*WHAT THE EXERCISE ASKS:*
Check each line of the entries below for the word "ispred", and copy out the ones that have it.

─── DATA IN THIS EXERCISE

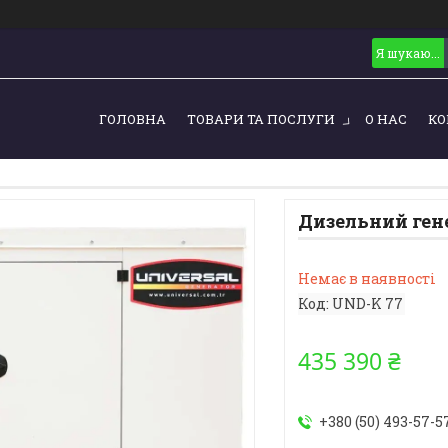
ГОЛОВНА
ТОВАРИ ТА ПОСЛУГИ
О НАС
КО
Дизельний ген
Немає в наявності
Код:
UND-K 77
435 390 ₴
+380 (50) 493-57-5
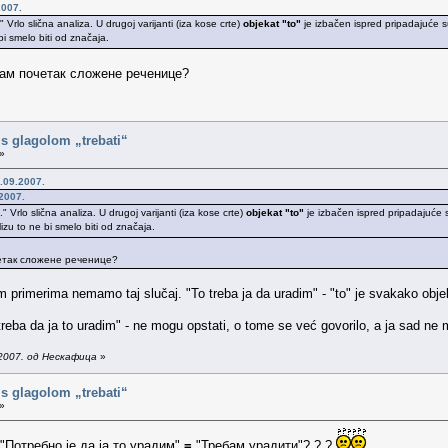
2007.
 Vrlo slična analiza. U drugoj varijanti (iza kose crte)
objekat "to"
je izbačen ispred pripadajuće su
bi smelo biti od značaja.
сам почетак сложене реченице?
i s glagolom „trebati“
»
.09.2007.
2007.
 Vrlo slična analiza. U drugoj varijanti (iza kose crte)
objekat "to"
je izbačen ispred pripadajuće s
lizu to ne bi smelo biti od značaja.
четак сложене реченице?
primerima nemamo taj slučaj. "To treba ja da uradim" - "to" je svakako objek
 treba da ja to uradim" - ne mogu opstati, o tome se već govorilo, a ja sad ne
2007. од Нескафица
»
i s glagolom „trebati“
»
"Потребно је да ја то урадим"
=
"Требам урадити"? ? ?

──────

*ANSWER BOX:*
je izbačen ispred pripadajuće su
je izbačen ispred pripadajuće s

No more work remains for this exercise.